Family stress theory has focused on boundary ambiguity. Boundary ambiguity is a specific aspect of uncertainty that is defined as "a state in which family members are uncertain in their perception about who is in or out of the family and who is performing what roles and tasks within the family system" (Boss & Greenberg, 1984, p. 536). Thus, boundary ambiguity has two dimensions: membership ambiguity and role ambiguity (Berge & Holm, 2007). Membership ambiguity can occur when parents have difficulty incorporating an ill child into the family. For example, parents may have difficulty becoming emotionally connected with a child who has a limited life expectancy. Role ambiguity can occur when parents have difficulty determining what their parental role is vis-a-vis the ill child. For example, parents may feel more like a medical assistant than a parent to their child. The boundary ambiguity aspect of uncertainty has been investigated in illnesses across the life span--from chronic illnesses in children (Mu, Kuo, & Chang, 2005) to dementia (Boss, Caron, Horbal, & Mortimer, 1990; Caron, Boss, & Mortimer, 1999). See Carroll, Olson, and Buckmiller (2007) for a review of boundary ambiguity research that includes a summary of research on boundary ambiguity in the context of chronic illness.
The second branch of research stems from uncertainty in illness theory (Mishel, 1981, 1983, 1984, 1993). Mishel defined uncertainty as the inability to assign meaning to illness-related events, which occurs when a person cannot adequately categorize information or predict outcomes because of a lack of sufficient cues (Mishel, 1988). Uncertainty related to children's chronic health conditions has been associated with parent mental health in several cross-sectional studies (Bonner et al., 2006; Grootenhuis & Last, 1997; Mu, 2005; Mu, Ma, Hwang, & Chao, 2002; Mu, Ma, et al., 2001; Mu, Wong, Chang, & Kwan, 2001). For example, Jessop and Stein (1985) found that the need to expect changes in the child's condition was associated with psychiatric symptoms reported by mothers of children with a variety of chronic conditions. Another study found that illness-related factors that increase parental uncertainty (such as the need to watch for sudden changes in the condition) had indirect effects on maternal mental health through their influence on mothers' perception of the impact on the family (Ireys & Silver, 1996).
Prior research on the impact of uncertainty on parents of children with chronic health conditions has several limitations. First, research has primarily been cross-sectional. Second, research has emphasized the mental health of parents, with little investigation of physical health. Third, most research has focused on mothers. The present study addresses each of these limitations by using longitudinal data to assess changes in mothers' and fathers' mental and physical health. The conceptual model for this study was based on uncertainty in illness theory and specifically focused on parental uncertainty about the impact of the health condition on the child's daily life, which is also referred to as "daily living uncertainty" (Mishel, 1993).

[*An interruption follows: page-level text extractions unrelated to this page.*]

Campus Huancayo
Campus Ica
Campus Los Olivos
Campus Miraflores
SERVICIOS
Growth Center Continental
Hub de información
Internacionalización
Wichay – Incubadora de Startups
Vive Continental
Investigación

Two aspects of uncertainty were the focus of this study: uncertainty regarding the impact of the condition on mood and uncertainty regarding the impact of the condition on sleep and energy.

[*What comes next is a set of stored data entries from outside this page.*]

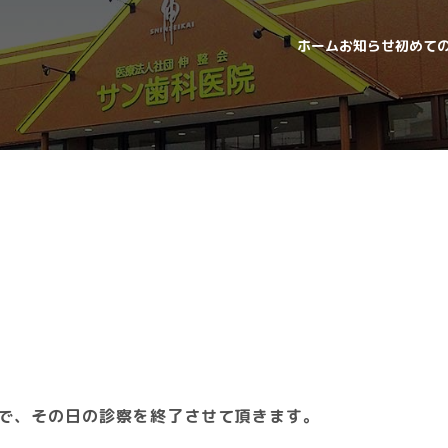
ホーム
お知らせ
初めて
で、
その日の診察を終了させて頂きます。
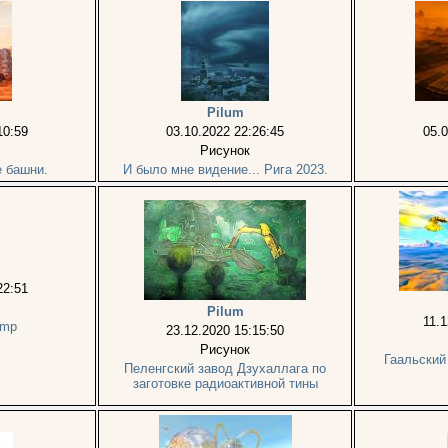
Pilum
10:59
03.10.2022 22:26:45
05.0
Рисунок
 башни.
И было мне видение... Рига 2023.
22:51
Pilum
11.1
amp
23.12.2020 15:15:50
Рисунок
Гаальский
Пеленгский завод Дзухаллага по
заготовке радиоактивной тины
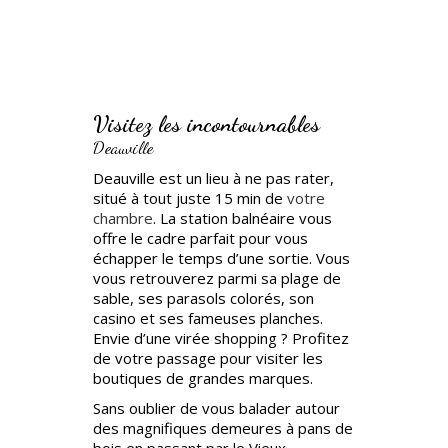
Visitez les incontournables
Deauville
Deauville est un lieu à ne pas rater,
situé à tout juste 15 min de
votre
chambre
. La station balnéaire vous
offre le cadre parfait pour vous
échapper le temps d’une sortie. Vous
vous retrouverez parmi sa plage de
sable, ses parasols colorés, son
casino et ses fameuses planches.
Envie d’une virée shopping ? Profitez
de votre passage pour visiter les
boutiques de grandes marques.
Sans oublier de vous balader autour
des magnifiques demeures à pans de
bois en passant par le Vieux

In this study, we propose and test a "cascade of distress" in which uncertainty leads to a relative increase in psychological symptoms, which over time lead to a relative increase in physical symptoms. Psychological and physical symptoms at Time 1 were included in analyses as control variables for symptoms at Times 2 and 3. The model was the same for mothers and for fathers and was run separately for each gender. Two specific hypotheses were tested:
Hypothesis 1: Parents who experience the highest amount of uncertainty about the impact of their child's health condition on his or her daily life will have a greater relative increase in psychological symptoms over time.

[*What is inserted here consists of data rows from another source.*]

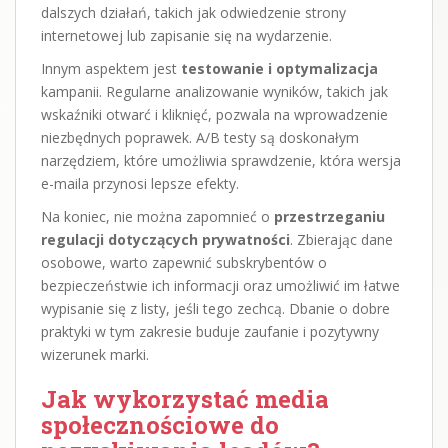
dalszych działań, takich jak odwiedzenie strony
internetowej lub zapisanie się na wydarzenie.
Innym aspektem jest
testowanie i optymalizacja
kampanii. Regularne analizowanie wyników, takich jak
wskaźniki otwarć i kliknięć, pozwala na wprowadzenie
niezbędnych poprawek. A/B testy są doskonałym
narzędziem, które umożliwia sprawdzenie, która wersja
e-maila przynosi lepsze efekty.
Na koniec, nie można zapomnieć o
przestrzeganiu
regulacji dotyczących prywatności
. Zbierając dane
osobowe, warto zapewnić subskrybentów o
bezpieczeństwie ich informacji oraz umożliwić im łatwe
wypisanie się z listy, jeśli tego zechcą. Dbanie o dobre
praktyki w tym zakresie buduje zaufanie i pozytywny
wizerunek marki.
Jak wykorzystać media
społecznościowe do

Hypothesis 2: Parents who have greater psychological symptoms will subsequently experience a greater relative increase in physical symptoms.
METHOD
Sample
This study involved secondary analysis of data from Project Resilience (Dodgson et al., 2000; Garwick, Patterson, Meschke, Bennett, & Blum, 2002), a longitudinal study of families of 327 infants and preadolescents with a variety of chronic health conditions. Project Resilience used a noncategorical approach grounded in the premise that children and families living with a wide variety of chronic health conditions experience common stressors (Perrin et al., 1993; Stein, Bauman, Westbrook, Coupley, & Ireys, 1993). Research has supported this premise: The psychosocial impact of chronic conditions on children and families is more similar across conditions than different (Gartstein, Short, Vannatta, & Noll, 1999).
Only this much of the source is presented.